● Work required: When a record contains an image, skip the image and retype the rest of that record exactly.

● Material provided:
Segment Open

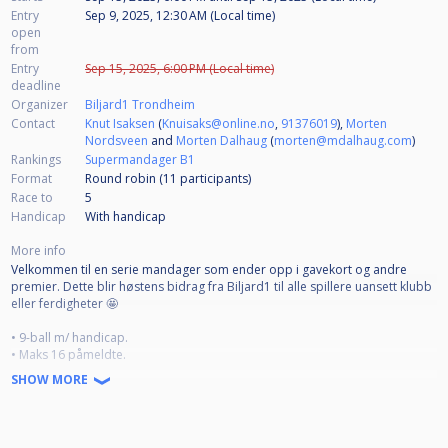
Entry
Sep 9, 2025, 12:30 AM (Local time)
open
from
Entry
Sep 15, 2025, 6:00 PM (Local time)
deadline
Organizer
Biljard1 Trondheim
Contact
Knut Isaksen
(
Knuisaks@online.no
,
91376019
),
Morten
Nordsveen
and
Morten Dalhaug
(
morten@mdalhaug.com
)
Rankings
Supermandager B1
Format
Round robin (11
participants
)
Race to
5
Handicap
With handicap
More info
Velkommen til en serie mandager som ender opp i gavekort og andre
premier. Dette blir høstens bidrag fra Biljard1 til alle spillere uansett klubb
eller ferdigheter 🤩
• 9-ball m/ handicap.
• Maks 16 påmeldte.
• 18. august til 24. november.
SHOW MORE
• 15 mandager, der de 6 beste teller.
• Puljene seedes (fordeles) etter handicap, høyt-lavt.
• Om startstilling er 0-0 eller 0-1 økes stillingen med ett ekstra parti til 1-1
og 1-2.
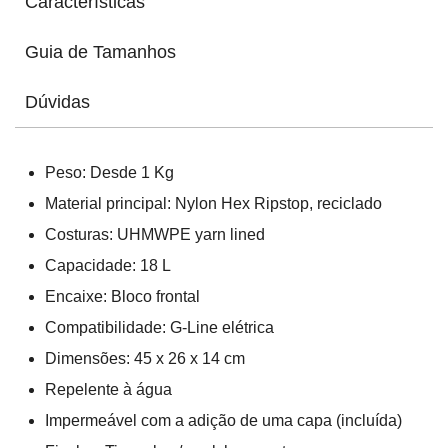
Características
Guia de Tamanhos
Dúvidas
Peso: Desde 1 Kg
Material principal: Nylon Hex Ripstop, reciclado
Costuras:
UHMWPE yarn lined
Capacidade: 18 L
Encaixe: Bloco frontal
Compatibilidade: G-Line elétrica
Dimensões: 45 x 26 x 14 cm
Repelente à água
Impermeável com a adição de uma capa (incluída)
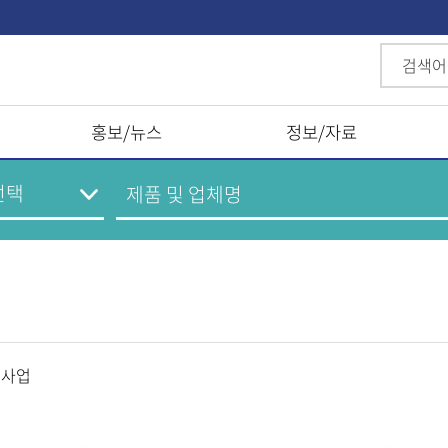
홍보/뉴스
정보/자료
O사업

Segment Closed

● Answer space:
Entry
Sep 9, 2025, 12:30 AM (Local time)
open
from
Entry
Sep 15, 2025, 6:00 PM (Local time)
deadline
Organizer
Biljard1 Trondheim
Contact
Knut Isaksen
(
Knuisaks@online.no
,
91376019
),
Morten
Nordsveen
and
Morten Dalhaug
(
morten@mdalhaug.com
)
Rankings
Supermandager B1
Format
Round robin (11
participants
)
Race to
5
Handicap
With handicap
More info
Velkommen til en serie mandager som ender opp i gavekort og andre
premier. Dette blir høstens bidrag fra Biljard1 til alle spillere uansett klubb
eller ferdigheter 🤩
• 9-ball m/ handicap.
• Maks 16 påmeldte.
• 18. august til 24. november.
SHOW MORE
• 15 mandager, der de 6 beste teller.
• Puljene seedes (fordeles) etter handicap, høyt-lavt.
• Om startstilling er 0-0 eller 0-1 økes stillingen med ett ekstra parti til 1-1
og 1-2.
Características
Guia de Tamanhos
Dúvidas
Peso: Desde 1 Kg
Material principal: Nylon Hex Ripstop, reciclado
Costuras:
UHMWPE yarn lined
Capacidade: 18 L
Encaixe: Bloco frontal
Compatibilidade: G-Line elétrica
Dimensões: 45 x 26 x 14 cm
Repelente à água
Impermeável com a adição de uma capa (incluída)
홍보/뉴스
정보/자료
O사업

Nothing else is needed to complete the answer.